> **Exercise prompt**
Below are the entries. Transcribe exactly the lines from the one with "İnsan Kaynakları (642, 991)" through the one with "fire (21, 2262)", ends included, and leave out all others.

> **Saved entries**
========================
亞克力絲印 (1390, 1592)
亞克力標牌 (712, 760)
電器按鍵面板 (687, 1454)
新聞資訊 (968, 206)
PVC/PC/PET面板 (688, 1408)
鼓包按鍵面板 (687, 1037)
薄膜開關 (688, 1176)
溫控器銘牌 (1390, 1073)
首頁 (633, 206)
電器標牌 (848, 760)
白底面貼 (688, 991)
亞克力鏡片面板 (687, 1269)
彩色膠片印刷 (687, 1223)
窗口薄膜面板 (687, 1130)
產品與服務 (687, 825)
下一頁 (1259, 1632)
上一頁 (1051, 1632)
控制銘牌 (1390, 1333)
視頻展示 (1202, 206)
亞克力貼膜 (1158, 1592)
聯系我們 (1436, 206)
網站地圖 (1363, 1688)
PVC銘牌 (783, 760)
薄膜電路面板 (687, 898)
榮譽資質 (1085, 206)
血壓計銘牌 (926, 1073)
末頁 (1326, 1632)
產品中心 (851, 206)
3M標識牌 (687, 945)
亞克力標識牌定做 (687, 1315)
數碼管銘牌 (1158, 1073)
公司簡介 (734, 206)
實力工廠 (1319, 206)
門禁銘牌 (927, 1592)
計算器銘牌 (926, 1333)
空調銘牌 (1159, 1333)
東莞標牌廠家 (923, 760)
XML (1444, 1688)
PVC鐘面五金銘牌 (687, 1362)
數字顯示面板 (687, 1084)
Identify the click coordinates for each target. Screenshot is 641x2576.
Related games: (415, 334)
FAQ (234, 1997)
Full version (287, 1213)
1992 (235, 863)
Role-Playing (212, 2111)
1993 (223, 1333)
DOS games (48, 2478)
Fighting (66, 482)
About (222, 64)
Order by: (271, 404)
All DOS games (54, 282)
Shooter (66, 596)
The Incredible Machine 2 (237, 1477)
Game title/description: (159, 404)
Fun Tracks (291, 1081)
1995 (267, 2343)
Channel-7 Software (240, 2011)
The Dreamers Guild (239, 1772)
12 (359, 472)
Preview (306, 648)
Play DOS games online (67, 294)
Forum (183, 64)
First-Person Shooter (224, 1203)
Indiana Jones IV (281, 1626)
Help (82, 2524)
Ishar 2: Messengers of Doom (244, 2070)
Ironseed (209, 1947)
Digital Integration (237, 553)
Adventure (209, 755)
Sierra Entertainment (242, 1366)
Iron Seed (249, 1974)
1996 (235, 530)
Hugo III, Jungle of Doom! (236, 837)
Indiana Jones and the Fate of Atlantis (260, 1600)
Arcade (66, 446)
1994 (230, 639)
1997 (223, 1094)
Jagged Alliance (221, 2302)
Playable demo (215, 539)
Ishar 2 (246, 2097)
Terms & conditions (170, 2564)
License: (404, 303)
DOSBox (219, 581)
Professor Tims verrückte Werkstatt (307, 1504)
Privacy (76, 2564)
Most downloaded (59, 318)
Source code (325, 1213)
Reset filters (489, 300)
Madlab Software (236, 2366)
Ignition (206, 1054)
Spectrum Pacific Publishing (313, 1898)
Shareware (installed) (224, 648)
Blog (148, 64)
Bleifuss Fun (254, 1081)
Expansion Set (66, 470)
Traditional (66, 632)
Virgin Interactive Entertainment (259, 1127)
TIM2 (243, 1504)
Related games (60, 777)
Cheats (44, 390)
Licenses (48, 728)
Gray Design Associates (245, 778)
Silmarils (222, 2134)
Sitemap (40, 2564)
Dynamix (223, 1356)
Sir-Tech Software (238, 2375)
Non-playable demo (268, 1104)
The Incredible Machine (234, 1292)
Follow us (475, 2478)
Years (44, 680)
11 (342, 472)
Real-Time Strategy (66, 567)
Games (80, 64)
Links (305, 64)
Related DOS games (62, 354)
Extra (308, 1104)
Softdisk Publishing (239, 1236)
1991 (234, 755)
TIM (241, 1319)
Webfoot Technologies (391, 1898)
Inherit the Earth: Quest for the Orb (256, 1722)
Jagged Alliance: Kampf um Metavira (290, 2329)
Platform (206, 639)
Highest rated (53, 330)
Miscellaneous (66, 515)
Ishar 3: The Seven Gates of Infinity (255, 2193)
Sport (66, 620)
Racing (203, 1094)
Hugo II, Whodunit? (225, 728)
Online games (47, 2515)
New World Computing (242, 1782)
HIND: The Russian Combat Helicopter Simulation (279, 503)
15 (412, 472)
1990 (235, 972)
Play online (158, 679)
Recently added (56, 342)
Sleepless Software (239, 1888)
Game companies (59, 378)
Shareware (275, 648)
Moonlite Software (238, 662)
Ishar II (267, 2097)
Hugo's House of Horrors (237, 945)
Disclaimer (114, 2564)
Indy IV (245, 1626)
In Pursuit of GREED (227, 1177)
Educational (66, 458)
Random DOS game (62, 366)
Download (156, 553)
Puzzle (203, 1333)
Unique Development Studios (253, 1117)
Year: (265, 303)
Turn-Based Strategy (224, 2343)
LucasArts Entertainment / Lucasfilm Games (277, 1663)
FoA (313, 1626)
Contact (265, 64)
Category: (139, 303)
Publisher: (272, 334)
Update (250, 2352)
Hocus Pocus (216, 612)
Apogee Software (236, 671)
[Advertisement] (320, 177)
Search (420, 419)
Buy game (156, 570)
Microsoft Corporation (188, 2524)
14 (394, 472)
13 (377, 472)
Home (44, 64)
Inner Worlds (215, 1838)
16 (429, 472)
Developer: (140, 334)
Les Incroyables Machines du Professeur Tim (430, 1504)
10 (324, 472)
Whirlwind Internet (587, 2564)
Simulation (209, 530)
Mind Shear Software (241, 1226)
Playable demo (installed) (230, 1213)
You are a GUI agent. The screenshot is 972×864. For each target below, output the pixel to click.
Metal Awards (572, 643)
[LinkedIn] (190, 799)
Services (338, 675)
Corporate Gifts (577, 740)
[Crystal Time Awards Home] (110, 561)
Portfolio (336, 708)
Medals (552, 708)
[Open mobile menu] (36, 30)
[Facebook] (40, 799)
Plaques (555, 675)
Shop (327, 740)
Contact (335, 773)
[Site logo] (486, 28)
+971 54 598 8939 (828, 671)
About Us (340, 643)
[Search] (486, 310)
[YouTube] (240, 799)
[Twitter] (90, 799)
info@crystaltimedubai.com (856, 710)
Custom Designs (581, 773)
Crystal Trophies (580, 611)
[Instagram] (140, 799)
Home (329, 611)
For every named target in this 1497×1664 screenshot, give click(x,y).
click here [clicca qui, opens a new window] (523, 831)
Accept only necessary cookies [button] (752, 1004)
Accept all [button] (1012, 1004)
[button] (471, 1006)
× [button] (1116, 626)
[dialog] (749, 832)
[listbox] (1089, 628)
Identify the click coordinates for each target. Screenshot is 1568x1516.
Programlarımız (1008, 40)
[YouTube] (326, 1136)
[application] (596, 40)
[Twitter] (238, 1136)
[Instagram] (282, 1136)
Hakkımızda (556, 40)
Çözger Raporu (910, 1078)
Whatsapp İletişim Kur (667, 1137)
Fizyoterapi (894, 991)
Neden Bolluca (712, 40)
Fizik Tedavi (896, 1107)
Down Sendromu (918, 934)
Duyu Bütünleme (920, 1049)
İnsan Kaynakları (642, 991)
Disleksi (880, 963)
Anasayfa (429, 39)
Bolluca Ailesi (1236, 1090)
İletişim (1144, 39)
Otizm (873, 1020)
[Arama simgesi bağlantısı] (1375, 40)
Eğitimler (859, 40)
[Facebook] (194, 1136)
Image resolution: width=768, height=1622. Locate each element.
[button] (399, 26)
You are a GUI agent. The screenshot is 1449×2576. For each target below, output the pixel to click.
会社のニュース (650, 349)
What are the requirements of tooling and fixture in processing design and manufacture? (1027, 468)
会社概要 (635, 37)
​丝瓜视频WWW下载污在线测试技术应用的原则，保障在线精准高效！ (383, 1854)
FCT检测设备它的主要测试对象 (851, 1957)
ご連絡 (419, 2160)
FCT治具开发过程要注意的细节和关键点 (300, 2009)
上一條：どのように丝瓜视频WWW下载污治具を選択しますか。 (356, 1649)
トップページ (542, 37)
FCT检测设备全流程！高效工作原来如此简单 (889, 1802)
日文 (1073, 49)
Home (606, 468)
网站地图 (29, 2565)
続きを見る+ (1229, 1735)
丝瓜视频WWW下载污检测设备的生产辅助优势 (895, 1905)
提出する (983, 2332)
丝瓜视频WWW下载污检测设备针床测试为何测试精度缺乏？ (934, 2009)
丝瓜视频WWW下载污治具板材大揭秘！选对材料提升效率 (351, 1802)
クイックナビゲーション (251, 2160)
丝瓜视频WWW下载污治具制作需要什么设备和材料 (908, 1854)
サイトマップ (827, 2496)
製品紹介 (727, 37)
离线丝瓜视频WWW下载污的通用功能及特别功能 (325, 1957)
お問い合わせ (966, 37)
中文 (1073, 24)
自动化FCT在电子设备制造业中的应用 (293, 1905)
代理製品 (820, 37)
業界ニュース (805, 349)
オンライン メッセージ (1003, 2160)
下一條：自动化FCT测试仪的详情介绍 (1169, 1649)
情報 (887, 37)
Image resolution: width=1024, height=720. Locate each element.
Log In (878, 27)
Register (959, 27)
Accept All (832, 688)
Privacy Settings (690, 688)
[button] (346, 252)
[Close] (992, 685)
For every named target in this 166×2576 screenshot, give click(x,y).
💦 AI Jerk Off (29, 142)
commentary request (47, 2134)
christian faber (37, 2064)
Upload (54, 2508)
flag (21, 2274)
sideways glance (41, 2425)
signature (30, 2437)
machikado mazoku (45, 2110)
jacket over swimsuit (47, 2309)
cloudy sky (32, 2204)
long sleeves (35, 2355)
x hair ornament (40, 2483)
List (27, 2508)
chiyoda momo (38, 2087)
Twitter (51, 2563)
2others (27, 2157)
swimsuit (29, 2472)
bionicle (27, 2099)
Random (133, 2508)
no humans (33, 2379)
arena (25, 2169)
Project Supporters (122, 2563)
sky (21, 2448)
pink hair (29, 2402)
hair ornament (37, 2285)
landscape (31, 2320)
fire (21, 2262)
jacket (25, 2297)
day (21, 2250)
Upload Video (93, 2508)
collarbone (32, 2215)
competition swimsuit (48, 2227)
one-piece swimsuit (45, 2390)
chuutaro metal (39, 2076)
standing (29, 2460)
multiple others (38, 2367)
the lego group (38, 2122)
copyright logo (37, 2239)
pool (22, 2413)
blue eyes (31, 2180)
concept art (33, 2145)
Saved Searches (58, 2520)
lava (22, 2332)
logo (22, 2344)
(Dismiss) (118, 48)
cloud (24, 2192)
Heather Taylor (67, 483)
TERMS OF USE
========================
> **The answer**
İnsan Kaynakları (642, 991)
Disleksi (880, 963)
Anasayfa (429, 39)
Bolluca Ailesi (1236, 1090)
İletişim (1144, 39)
Otizm (873, 1020)
[Arama simgesi bağlantısı] (1375, 40)
Eğitimler (859, 40)
[Facebook] (194, 1136)
Image resolution: width=768, height=1622. Locate each element.
[button] (399, 26)
You are a GUI agent. The screenshot is 1449×2576. For each target below, output the pixel to click.
会社のニュース (650, 349)
What are the requirements of tooling and fixture in processing design and manufacture? (1027, 468)
会社概要 (635, 37)
​丝瓜视频WWW下载污在线测试技术应用的原则，保障在线精准高效！ (383, 1854)
FCT检测设备它的主要测试对象 (851, 1957)
ご連絡 (419, 2160)
FCT治具开发过程要注意的细节和关键点 (300, 2009)
上一條：どのように丝瓜视频WWW下载污治具を選択しますか。 (356, 1649)
トップページ (542, 37)
FCT检测设备全流程！高效工作原来如此简单 (889, 1802)
日文 (1073, 49)
Home (606, 468)
网站地图 (29, 2565)
続きを見る+ (1229, 1735)
丝瓜视频WWW下载污检测设备的生产辅助优势 (895, 1905)
提出する (983, 2332)
丝瓜视频WWW下载污检测设备针床测试为何测试精度缺乏？ (934, 2009)
丝瓜视频WWW下载污治具板材大揭秘！选对材料提升效率 (351, 1802)
クイックナビゲーション (251, 2160)
丝瓜视频WWW下载污治具制作需要什么设备和材料 (908, 1854)
サイトマップ (827, 2496)
製品紹介 (727, 37)
离线丝瓜视频WWW下载污的通用功能及特别功能 (325, 1957)
お問い合わせ (966, 37)
中文 (1073, 24)
自动化FCT在电子设备制造业中的应用 (293, 1905)
代理製品 (820, 37)
業界ニュース (805, 349)
オンライン メッセージ (1003, 2160)
下一條：自动化FCT测试仪的详情介绍 (1169, 1649)
情報 (887, 37)
Image resolution: width=1024, height=720. Locate each element.
Log In (878, 27)
Register (959, 27)
Accept All (832, 688)
Privacy Settings (690, 688)
[button] (346, 252)
[Close] (992, 685)
For every named target in this 166×2576 screenshot, give click(x,y).
💦 AI Jerk Off (29, 142)
commentary request (47, 2134)
christian faber (37, 2064)
Upload (54, 2508)
flag (21, 2274)
sideways glance (41, 2425)
signature (30, 2437)
machikado mazoku (45, 2110)
jacket over swimsuit (47, 2309)
cloudy sky (32, 2204)
long sleeves (35, 2355)
x hair ornament (40, 2483)
List (27, 2508)
chiyoda momo (38, 2087)
Twitter (51, 2563)
2others (27, 2157)
swimsuit (29, 2472)
bionicle (27, 2099)
Random (133, 2508)
no humans (33, 2379)
arena (25, 2169)
Project Supporters (122, 2563)
sky (21, 2448)
pink hair (29, 2402)
hair ornament (37, 2285)
landscape (31, 2320)
fire (21, 2262)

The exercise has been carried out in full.